I wondered too if san could be used after this terms, as くそがきさん...Because it sounds wrong to me.
Thanks for your replies


----------



## lordfrikk

My uneducated guess would be that it's kuso "shit" + gaki "brat", ie. kusogaki-san would be something along the lines of "mr. little shit", little as in kid, brat.


----------



## JapanForever

So, it's used for a brat, or a bad-mannered child, isn't it?


----------



## lordfrikk

The use would be probably the same as saying "Mr. Dumbass" in English, mostly just an insult. The addition of the honorific さん　is probably meant to tease the listener, because you are essentially making the insult his name.


----------



## JapanForever

So, do you mean kusogaki is for someone who is really stupid, don't you ?


----------



## lordfrikk

No, it was just a comparison to something more familiar in English. It's simply an insult, albeit a bit more creative that just calling someone "kuso".


----------



## JapanForever

Okay lordfrikk.
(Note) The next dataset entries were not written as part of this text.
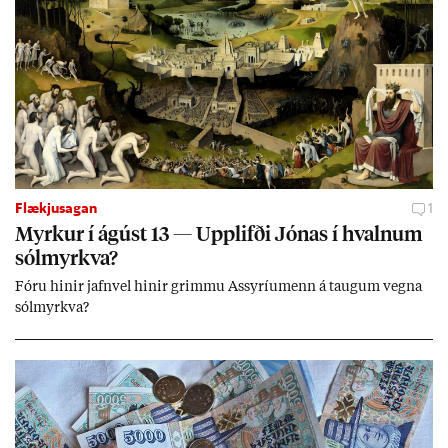
Flækjusagan
1
Myrk­ur í ág­úst 13 — Upp­lifði Jón­as í hvaln­um
sól­myrkva?
Fóru hinir jafn­vel hinir grimmu Ass­yríu­menn á taug­um vegna
sól­myrkva?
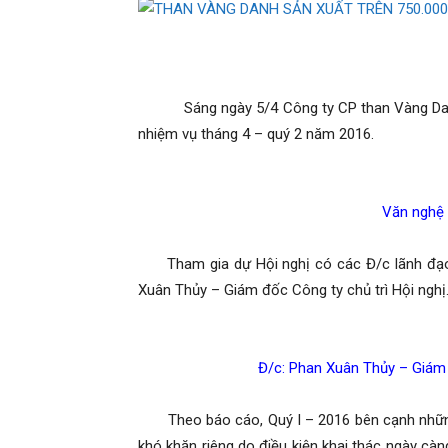
phần
Sáng ngày 5/4 Công ty CP than Vàng Danh tổ
nhiệm vụ tháng 4 – quý 2 năm 2016.
Than
Văn nghệ chà
Tham gia dự Hội nghị có các Đ/c lãnh đạo 
Xuân Thủy – Giám đốc Công ty chủ trì Hội nghị
Vang
Đ/c: Phan Xuân Thủy – Giám 
Theo báo cáo, Quý I – 2016 bên cạnh những
khó khăn riêng do điều kiện khai thác ngày càn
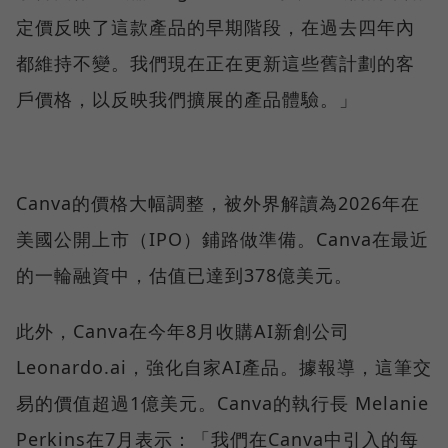
定價反映了這款產品的早期階段，在過去四年內
都維持不變。我們現在正在更新這些舊計劃的客
戶價格，以反映我們擴展的產品體驗。」
Canva的價格大幅調整，被外界解讀為2026年在
美國公開上市（IPO）鋪路做準備。Canva在最近
的一輪融資中，估值已達到378億美元。
此外，Canva在今年8月收購AI新創公司
Leonardo.ai，強化自家AI產品。據報導，這筆交
易的價值超過1億美元。Canva的執行長 Melanie
Perkins在7月表示：「我們在Canva中引入的每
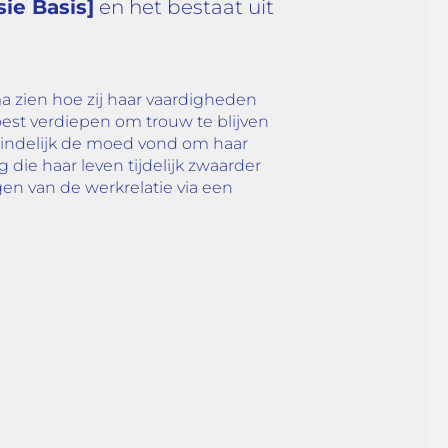
sie Basis]
en het bestaat uit
lma zien hoe zij haar vaardigheden
est verdiepen om trouw te blijven
teindelijk de moed vond om haar
die haar leven tijdelijk zwaarder
gen van de werkrelatie via een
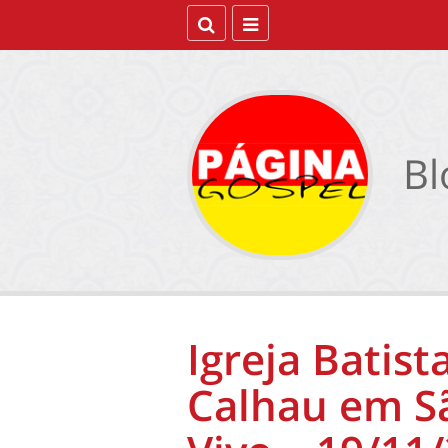
Bl
Igreja Batist
Calhau em Sã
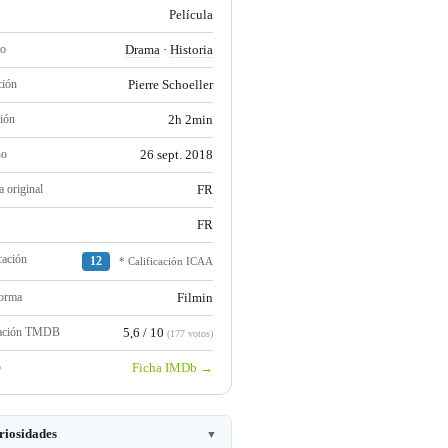
Película
ro
Drama
·
Historia
ción
Pierre Schoeller
ión
2h 2min
no
26 sept. 2018
 original
FR
FR
cación
12
* Calificación ICAA
forma
Filmin
ración TMDB
5,6 / 10
(177 votos)
b
Ficha IMDb →
riosidades
▼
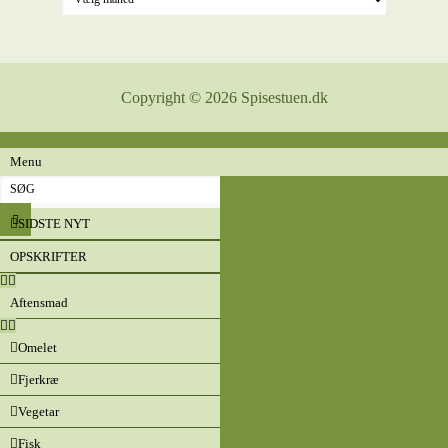
Copyright © 2026 Spisestuen.dk
Menu
SIDSTE NYT
OPSKRIFTER
Aftensmad
Omelet
Fjerkræ
Vegetar
Fisk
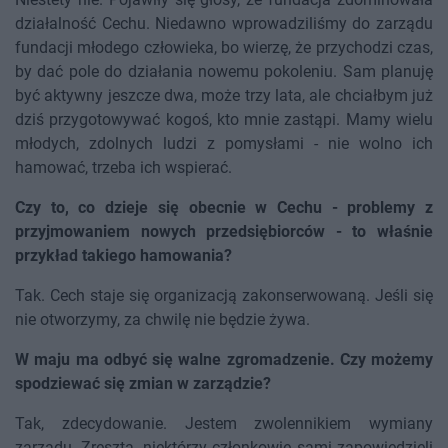
działalność Cechu. Niedawno wprowadziliśmy do zarządu
fundacji młodego człowieka, bo wierzę, że przychodzi czas,
by dać pole do działania nowemu pokoleniu. Sam planuję
być aktywny jeszcze dwa, może trzy lata, ale chciałbym już
dziś przygotowywać kogoś, kto mnie zastąpi. Mamy wielu
młodych, zdolnych ludzi z pomysłami - nie wolno ich
hamować, trzeba ich wspierać.
Czy to, co dzieje się obecnie w Cechu - problemy z
przyjmowaniem nowych przedsiębiorców - to właśnie
przykład takiego hamowania?
Tak. Cech staje się organizacją zakonserwowaną. Jeśli się
nie otworzymy, za chwilę nie będzie żywa.
W maju ma odbyć się walne zgromadzenie. Czy możemy
spodziewać się zmian w zarządzie?
Tak, zdecydowanie. Jestem zwolennikiem wymiany
zarządu. Zresztą, niektórzy członkowie sami zapowiedzieli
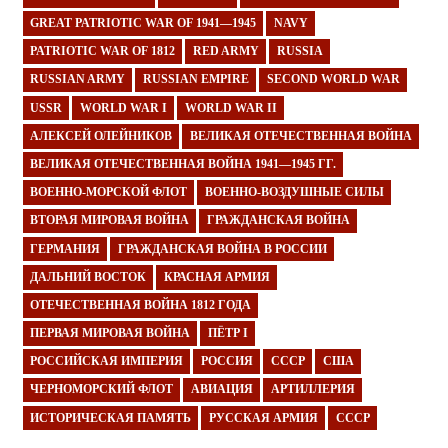
GREAT PATRIOTIC WAR OF 1941—1945
NAVY
PATRIOTIC WAR OF 1812
RED ARMY
RUSSIA
RUSSIAN ARMY
RUSSIAN EMPIRE
SECOND WORLD WAR
USSR
WORLD WAR I
WORLD WAR II
АЛЕКСЕЙ ОЛЕЙНИКОВ
ВЕЛИКАЯ ОТЕЧЕСТВЕННАЯ ВОЙНА
ВЕЛИКАЯ ОТЕЧЕСТВЕННАЯ ВОЙНА 1941—1945 ГГ.
ВОЕННО-МОРСКОЙ ФЛОТ
ВОЕННО-ВОЗДУШНЫЕ СИЛЫ
ВТОРАЯ МИРОВАЯ ВОЙНА
ГРАЖДАНСКАЯ ВОЙНА
ГЕРМАНИЯ
ГРАЖДАНСКАЯ ВОЙНА В РОССИИ
ДАЛЬНИЙ ВОСТОК
КРАСНАЯ АРМИЯ
ОТЕЧЕСТВЕННАЯ ВОЙНА 1812 ГОДА
ПЕРВАЯ МИРОВАЯ ВОЙНА
ПЁТР I
РОССИЙСКАЯ ИМПЕРИЯ
РОССИЯ
СССР
США
ЧЕРНОМОРСКИЙ ФЛОТ
АВИАЦИЯ
АРТИЛЛЕРИЯ
ИСТОРИЧЕСКАЯ ПАМЯТЬ
РУССКАЯ АРМИЯ
СССР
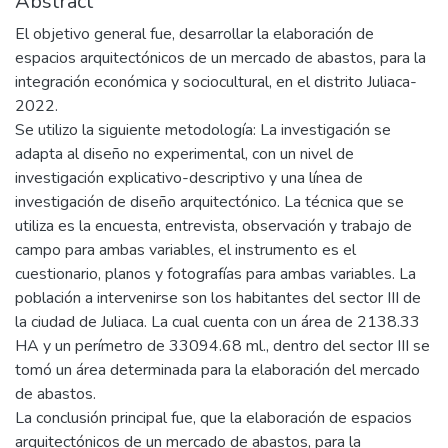
Abstract
El objetivo general fue, desarrollar la elaboración de
espacios arquitectónicos de un mercado de abastos, para la
integración económica y sociocultural, en el distrito Juliaca-
2022.
Se utilizo la siguiente metodología: La investigación se
adapta al diseño no experimental, con un nivel de
investigación explicativo-descriptivo y una línea de
investigación de diseño arquitectónico. La técnica que se
utiliza es la encuesta, entrevista, observación y trabajo de
campo para ambas variables, el instrumento es el
cuestionario, planos y fotografías para ambas variables. La
población a intervenirse son los habitantes del sector III de
la ciudad de Juliaca. La cual cuenta con un área de 2138.33
HA y un perímetro de 33094.68 ml., dentro del sector III se
tomó un área determinada para la elaboración del mercado
de abastos.
La conclusión principal fue, que la elaboración de espacios
arquitectónicos de un mercado de abastos, para la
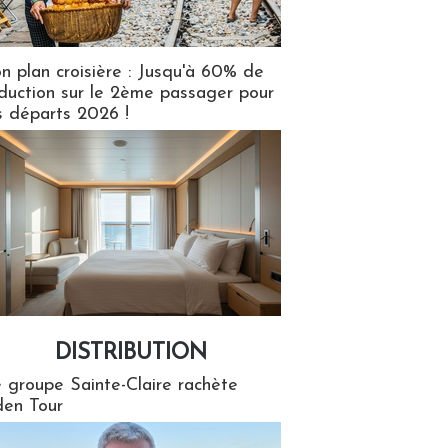
n plan croisière : Jusqu'à 60% de
duction sur le 2ème passager pour
s départs 2026 !
DISTRIBUTION
tion
 groupe Sainte-Claire rachète
en Tour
But a last question : is there a difference between "kusogaki" and "gaki"? As gaki is too for a brat, I wondered what's the difference between them.


----------



## lordfrikk

As much difference as there is between calling someone "brat" and "damn brat", I suppose. You need to understand that kusogaki is just two words combined together (a compound), as I wrote in my first post.


----------



## JapanForever

Okay. So kusogaki is stronger than gaki, isn't it?


----------



## lordfrikk

Yes, essentially.


----------



## MSPWrit3r

I don't know if you're familiar with the manga "Gravitation" (グラビテーション) but one of the characters (Yuki Eiri/由貴英里) calls his boyfriend (Shindou Shuichi/新堂愁一) くそがき ALL the time, so much that it has almost become an affectionate nickname for him, lol.
I guess what I'm trying to say is that it really depends on the context. In "Gravitation" it comes off as "damn brat" or "pest" but like I said, almost affectionate, so if Yuki were to say call Shuichi くそがきさま to me it would sound like he was teasing his boyfriend, or almost calling him a dumbass in a loving, yet cold, way.
I've also considered translating くそがき to mean "dipshit" in English but would love the opinion of a native Japanese speaker.


----------



## xsterk

Okay, i'm a huge fan of anime, don't read to much manga though.. But i'm also working together with 3 people who originate from japan.. According to my oldest japanese co-worker, kosu = shit/crap (just like lordfrakki said) and gaki which we all know means brat. Kosugaki can be used as a "loving" joke towards a really close friend or partner or as an extremely demeaning insult towards someone you're in a fight with, the older the person, the stronger the insult! The most extreme way to use it would be for a relatively young person to say it to a significantly older person, this way he'd not only call the older one childish but it would be in the worst thinkable way imaginable.
Another use of the word Kosu would be Kosujiji which would translate into "shitty/crappy old man"


----------



## 涼宮

Xsterk, *kuso*, not kosu .  Kuso means just ''shit'' and it can be used as an intensifier resulting in ''fucking''. Kuso yarou, kuso baka, kusottare, etc. You can basically add kuso to anything to be vulgar. But as it was mentioned, insults can become affectionate depending on the context.


----------



## pauro13

Just a follow up question, I've heard from animes that old people call teen agers or young people or sometimes child as kuso, was I just wrong with the spelling and it's a different word? Or was it the same kuso as the insult one? Thanks!


----------